• WORK INSTRUCTIONS:
Starting at the line with "Practioners P.G.", repeat every line exactly until the records end, including the last one.

• PROVIDED DATA:
★ ★ ★ ★ ★
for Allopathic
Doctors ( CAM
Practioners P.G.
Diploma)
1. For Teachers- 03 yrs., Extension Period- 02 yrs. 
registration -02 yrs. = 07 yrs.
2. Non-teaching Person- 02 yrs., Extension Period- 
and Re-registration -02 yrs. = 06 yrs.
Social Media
★ ★ ★ ★ ★
• RESPONSE:
Practioners P.G.
Diploma)
1. For Teachers- 03 yrs., Extension Period- 02 yrs. 
registration -02 yrs. = 07 yrs.
2. Non-teaching Person- 02 yrs., Extension Period- 
and Re-registration -02 yrs. = 06 yrs.
Social Media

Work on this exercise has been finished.